Close this search box.

Thoughts on Humans from a Long Trip in the Australian Outback

The place that made me love and hate humans at the same time

Image by author — Taken somewhere between Port Augusta and Alice Springs, Australia, 2014

6 min read

The Australian Outback is the most magic place I’ve ever seen in my life.

It’s the place I’d return to tomorrow morning if I could.

I can’t help but think Mother Nature created it to help humans put things into perspective; to remind us that we’re small, insignificant, and irrational, but we’re also one of the most beautiful species.

Reflecting in the Outback

My partner Aloha and I travelled for two years in the land of kangaroos. We bought an old van, got it fixed, and used it as our mobile home around Australia between 2013 and 2015.

Image by author — Taken somewhere between Port Augusta and Alice Springs, Australia, 2014

We travelled from Melbourne to Cairns, from Cairns to Adelaide, from Adelaide to Melbourne, from Melbourne to Alice Springs, and from Alice Springs back to Cairns.

Screenshot by author from (Map data ©2024 Google)

We often found ourselves in remote areas, alien places for people who come from Lombardy (Italy), the second most populous region of the European Union. 

Everywhere we go in our country, we see buildings. Everywhere we turn, we see humans and the products of their creative minds.

In the Outback, we saw nothing but land.

The Land.

Image by author — Taken in the Uluru-Kata Tjuta National Park, Australia, 2014

We were far from the cities, far from busy roads, far from the world. Everything around us looked still and I felt I was in a foreign dimension where time didn’t exist.

Who are we?

Why are we here?

The vastness of the Australian desert would amplify unanswerable questions that humans have been asking themselves since the beginning of eternity. Behind the wheel, it seemed to me I was driving towards infinity.

I struggled to believe where I was.

Image by author — Somewhere in the middle of nowhere, Australia, 2014.

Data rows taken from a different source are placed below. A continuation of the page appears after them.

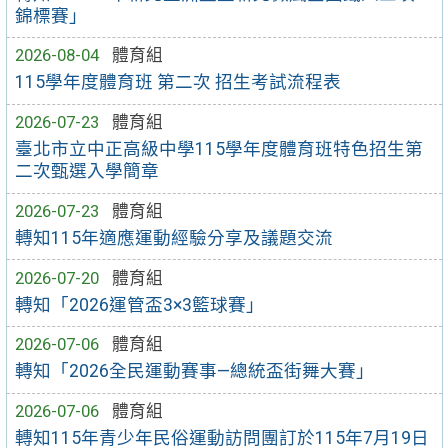
錦標賽」
2026-08-04
體育組
115學年度體育班 第二次 招生考試流程表
2026-07-23
體育組
臺北市立中正高級中學115學年度體育班特色招生第
二次甄選入學簡章
2026-07-23
體育組
轉知115年適應運動經驗分享及議題交流
2026-07-20
體育組
轉知「2026運管盃3×3籃球賽」
2026-07-06
體育組
轉知「2026全民運動賽事—總統盃街舞大賽」
2026-07-06
體育組
轉知115年青少年民俗運動訪問團訂於115年7月19日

“We are so small. My problems are so small,” my troubled mind would often think while driving towards the horizon in awe.

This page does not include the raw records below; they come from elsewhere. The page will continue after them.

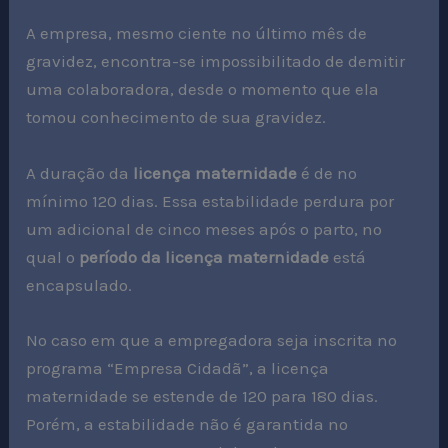
A empresa, mesmo ciente no último mês de
gravidez, encontra-se impossibilitado de demitir
uma colaboradora, desde o momento que ela
tomou conhecimento de sua gravidez.
A duração da
licença maternidade
é de no
mínimo 120 dias. Essa estabilidade perdura por
um adicional de cinco meses após o parto, no
qual o
período da licença maternidade
está
encapsulado.
No caso em que a empregadora seja inscrita no
programa “Empresa Cidadã”, a licença
maternidade se estende de 120 para 180 dias.
Porém, a estabilidade não é garantida no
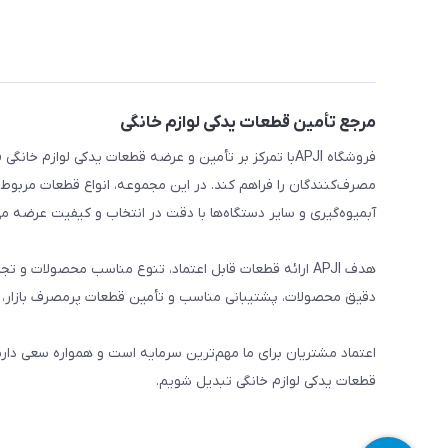
مرجع تأمین قطعات یدکی لوازم خانگی
فروشگاه APJIبا تمرکز بر تأمین و عرضه قطعات یدکی لواز
مصرف‌کنندگان را فراهم کند. در این مجموعه، انواع قطعات مربوط ب
آبمیوه‌گیری و سایر دستگاه‌ها با دقت در انتخاب و کیفیت عرضه می
هدف APJI ارائه قطعات قابل اعتماد، تنوع مناسب محصولات
دقیق محصولات، پشتیبانی مناسب و تأمین قطعات پرمصرف بازار، نی
اعتماد مشتریان برای ما مهم‌ترین سرمایه است و همواره سعی دار
قطعات یدکی لوازم خانگی تبدیل شویم.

The disarming beauty of the desert’s endless expanse of nothingness often made me think about our relationship with the Land. Why can’t most of us live in harmony with her anymore? Why do we keep building and producing and wanting? Why do we mistakenly believe we don’t have enough?

“Look around,” the Land seemed to whisper.

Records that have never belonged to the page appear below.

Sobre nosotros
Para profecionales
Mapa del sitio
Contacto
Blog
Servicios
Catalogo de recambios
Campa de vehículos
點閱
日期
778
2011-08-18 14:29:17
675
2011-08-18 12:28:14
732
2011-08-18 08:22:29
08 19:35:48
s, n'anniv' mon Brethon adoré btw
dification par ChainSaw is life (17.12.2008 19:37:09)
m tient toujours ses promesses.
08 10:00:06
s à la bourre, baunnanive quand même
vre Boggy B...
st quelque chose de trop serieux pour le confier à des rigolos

“Look at those rocks. Look at the bushes and the red soil. Look at the dingoes, the lizards, the wild horses, the kangaroos. Look at the blazing sun. Can’t you see? You come from the Land. I am alive and I keep you alive. Without me, you would cease to exsist. Why do you not understand that? Why do you not understand that I am enough?”

Image by author — Taken in the Uluru-Kata Tjuta National Park, Australia, 2014

Travelling in the Outback made me hate humans for the way they’ve been disrespecting the Land.

But it made me love them, too.

Loving Our Species

There was no trace of human activity in the Outback, so I often thought I was in a distant, hostile place no one could reach.

That wasn’t true though.

When I looked closely, I could always see a road sign, a fence, or a post someone had put there— an indication that there are no limits to where our adventurous minds can take us. The very road I was driving on was the product of our innate human desire for exploration and connection.

“It looks as if I were on Mars. Yet I can still see traces of human activity and what they did to make this place work for them,” I would think.

Every few hundred miles, I would get to a small village and think, “Who lives here? And how? There are no shops, no supermarkets, no cinemas, no restaurants. What’s life like in the middle of nowhere?”

Image by author — Taken in the UFO capital of Australia, Australia, 2014

I got reminded of how adaptable and flexible we are. We’re brilliant and creative beings. We’re brave explorers who can adapt and build a new world into another. 

There’s no place we can’t conquer.

Driving through the Outback made me admire our species and evoked a warm, deep feeling of fascination.

Then I learned about the Australian Aborigines, or First Nations people I should say, and was even more amazed by who we are.

Learning from First Nations People

“When we talk about the Egyptians, we talk about 4,000 years ago. When we talk about the Australian Aborigines, we talk about over 60,000 years ago.”

This is what the guide told us when we were standing at the feet of Uluru, a sacred place for one of the oldest (if not the oldest) living populations on earth — humans who’ve been looking after the Land for thousands of years.

Image by author — Taken in the Uluru-Kata Tjuta National Park, Australia, 2014

By visiting Uluru I discovered that First Nations people are deeply connected to the Land. They respect it. They don’t own it. Instead, they believe it’s the Land who owns them, while they see themselves as devoted caretakers.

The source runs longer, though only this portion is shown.